11 Poi vidi il cielo aperto, ed ecco apparire un cavallo bianco. Colui che lo cavalcava si chiama Fedele e Veritiero; perché giudica e combatte con giustizia. 12 I suoi occhi erano una fiamma di fuoco, sul suo capo vi erano molti diademi e portava scritto un nome che nessuno conosce fuorché lui. 13 Era vestito di una veste tinta di sangue e il suo nome è la Parola di Dio. 14 Gli eserciti che sono nel cielo lo seguivano sopra cavalli bianchi, ed erano vestiti di lino fino bianco e puro. 15 Dalla bocca gli usciva una spada affilata per colpire le nazioni; ed egli le governerà con una verga di ferro, e pigerà il tino del vino dell'ira ardente del Dio onnipotente. 16 E sulla veste e sulla coscia porta scritto questo nome: RE DEI RE E SIGNORE DEI SIGNORI.

17 Poi vidi un angelo che stava in piedi nel sole. Egli gridò a gran voce a tutti gli uccelli che volano in mezzo al cielo: «Venite! Radunatevi per il gran banchetto di Dio; 18 per mangiare carne di re, di capitani, di prodi, di cavalli e di cavalieri, di uomini d'ogni sorta, liberi e schiavi, piccoli e grandi».

19 E vidi la bestia e i re della terra e i loro eserciti radunati per far guerra a colui che era sul cavallo e al suo esercito.

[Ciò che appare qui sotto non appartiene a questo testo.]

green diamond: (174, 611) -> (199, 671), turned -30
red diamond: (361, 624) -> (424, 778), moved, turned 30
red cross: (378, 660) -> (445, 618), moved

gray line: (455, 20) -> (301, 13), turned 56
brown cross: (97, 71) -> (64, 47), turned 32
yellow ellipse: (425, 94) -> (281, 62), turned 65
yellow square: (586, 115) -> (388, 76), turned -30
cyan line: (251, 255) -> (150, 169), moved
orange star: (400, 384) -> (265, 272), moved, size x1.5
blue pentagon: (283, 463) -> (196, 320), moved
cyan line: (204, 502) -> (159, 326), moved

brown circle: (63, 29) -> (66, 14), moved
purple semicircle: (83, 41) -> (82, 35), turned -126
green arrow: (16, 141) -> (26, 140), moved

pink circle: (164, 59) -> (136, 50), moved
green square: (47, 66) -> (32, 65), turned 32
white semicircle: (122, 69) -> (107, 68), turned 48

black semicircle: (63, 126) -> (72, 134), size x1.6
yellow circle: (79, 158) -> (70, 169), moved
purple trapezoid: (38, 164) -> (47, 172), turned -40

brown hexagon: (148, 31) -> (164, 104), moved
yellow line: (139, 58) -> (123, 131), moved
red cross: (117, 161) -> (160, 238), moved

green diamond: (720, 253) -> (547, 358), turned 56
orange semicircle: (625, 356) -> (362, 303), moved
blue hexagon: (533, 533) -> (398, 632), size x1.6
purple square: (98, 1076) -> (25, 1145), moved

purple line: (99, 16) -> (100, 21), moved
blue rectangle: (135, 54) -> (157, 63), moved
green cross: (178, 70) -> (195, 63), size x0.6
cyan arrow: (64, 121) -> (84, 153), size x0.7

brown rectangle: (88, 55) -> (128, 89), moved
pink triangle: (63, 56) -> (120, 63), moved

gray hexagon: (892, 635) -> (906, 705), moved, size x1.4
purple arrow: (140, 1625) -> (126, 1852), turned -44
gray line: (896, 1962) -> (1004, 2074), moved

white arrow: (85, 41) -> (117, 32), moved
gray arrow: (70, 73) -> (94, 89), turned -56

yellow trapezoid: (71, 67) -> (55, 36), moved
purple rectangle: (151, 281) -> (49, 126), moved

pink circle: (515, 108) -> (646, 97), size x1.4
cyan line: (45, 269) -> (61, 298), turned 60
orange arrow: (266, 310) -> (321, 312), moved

20 Ma la bestia fu presa, e con lei fu preso il falso profeta che aveva fatto prodigi davanti a lei, con i quali aveva sedotto quelli che avevano preso il marchio della bestia e quelli che adoravano la sua immagine. Tutti e due furono gettati vivi nello stagno ardente di fuoco e di zolfo. 21 Il rimanente fu ucciso con la spada che usciva dalla bocca di colui che era sul cavallo, e tutti gli uccelli si saziarono delle loro carni.